The four-team college football playoff has saved my favorite
sport and I could not be happier to admit my folly.
As the playoff approached, I predicted
doom. There was no way this compromise was going to work. I believed we
were on our way to a 16-team playoff. I thought the four-team playoff would
ruin the bowls, diminish the regular season and create
even more controversy. Wrong, wrong, and wrong again.
While many foolishly credited
the BCS with making college football a less regional sport, the four-team
playoff cemented the sport’s place on the national landscape.
The problem for the BCS and college football for a
quarter-century was that most seasons ended with three deserving teams battling
for two spots in a championship game. Many fans can list the aggrieved parties
from memory: Miami in 2000, Oregon in 2001, USC in 2003, Auburn in 2004, etc.
etc.
I assumed this would similarly be a problem for the college
football playoff, except there would be more teams complaining about getting
left out. But the beauty of four teams is that the fifth team has no one but
themselves to blame. Think about BCS fiascoes, as Miami in 2000 beat a Florida
State playing for the title, Auburn in 2004 didn’t lose a game and Oklahoma
State in 2011 never got a chance so Alabama could have a second.
In 2014, TCU and Baylor were both left out but there was a
clear sense the committee ultimately got it right. Neither team challenged
itself out of conference. TCU blew a huge lead to Baylor. Baylor laid an egg on
the road to West Virginia. And if Ohio State had been the odd team out, we
would have said, “They should’ve beat Virginia Tech.”
The 2015 season went so smoothly that college football fans
had to find new things to complain about, which was delivered in spades thanks
to the insane decision to air the playoff games on
New Year’s Eve. Let’s hope they
fix that, and soon.
But there was no complaining about the four teams involved.
There are no complaints about Alabama and Clemson playing for the championship.
Everything has been proven on the field.
Most importantly, the four-team playoff pulled off the magic
trick of improving college football’s regular season, already the best in
sports. The last four weeks of the college football season has turned into a
high stakes game of demolition derby. Who will survive?
The BCS era presented a false notion that every game
mattered. The Playoff era presents a true belief that every game matters.
On Championship Saturday in 2012, only one
game mattered: the Alabama/Georgia game to determine who would play Notre
Dame in the title game.
On Championship Saturday in 2015, each major conference’s
title game had playoff implications. Alabama and Clemson locked up spots. North
Carolina did not. Michigan State and Iowa played a quarterfinal game. Stanford
made a statement if someone slipped up. Throw in Houston playing Temple for a
Peach Bowl spot and it was a truly insanely, ridiculously awesome day of
football.
That is why the four-team playoff has been a revelation. The
possibilities feel endless, because they are.
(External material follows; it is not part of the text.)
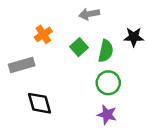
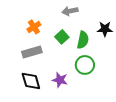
gray rectangle: (22, 65) -> (32, 52), moved
purple star: (107, 115) -> (60, 80), moved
Did anyone peg Ohio State as the
national champion in October 2014? Was anyone betting on Oklahoma to make the
playoffs after Texas smoked them?
Even the notion that the bowls would be diminished feels
misguided. I mean, there are 40 of them now. While TV ratings were destroyed by
poor scheduling, attendance at the big bowls has been greatly helped. One thing
noticeably missing from this year’s New Year’s Six was empty seats as only the
Peach Bowl, which drew 70,000+, was not an official sellout. There were no
20,000 empty seats, which had become par for the course for mid-week Orange
Bowl games and uninteresting Sugar
Bowls.
Of course, college football fans can never be happy, so
there has been grumblings about the creation of an 8-team playoff. For years, I
have been pushing a
16-team playoff* to give the Group of Five teams a chance.
I was wrong about the four-team playoff before, so let me be
right now: the playoff needs to stay at four teams for the foreseeable future.
For the first time in my life, I know college football will
crown an undisputed national champion before the year starts. I cannot properly
express how great it feels to know that.
For years, college football and its media peddled the
ridiculous idea that “controversy
sells” and that’s what made the sport so special. I cannot properly express
how great it feels to know that bullshit has been exposed.
*If the playoff expands, it has to go to 16, as I laid out
for the 2013
and 2014 seasons. For fun, here’s what the bracket would have looked like in
2015 with all 10 conferences getting an automatic bid:
#16 Arkansas State at #1 Clemson
#9 Florida State at #8 Notre Dame
I wonder if anyone
would watch an FSU/Notre Dame playoff game from Notre Dame Stadium In December?
#13 Western Kentucky at #4 Oklahoma
#12 Houston at #5 Iowa
I’m pretty sure
Houston would be a semifinal team
#14 San Diego State at #3 Michigan State
#11 TCU at #6 Stanford
With Boykin playing,
TCU/Stanford would be insane
#15 Bowling Green at #2 Alabama
#10 North Carolina at #7 Ohio State
If Ohio State had to
travel to Alabama for a playoff game, ESPN would set a new cable ratings
record. Assuming it’s not played on New Year’s Eve.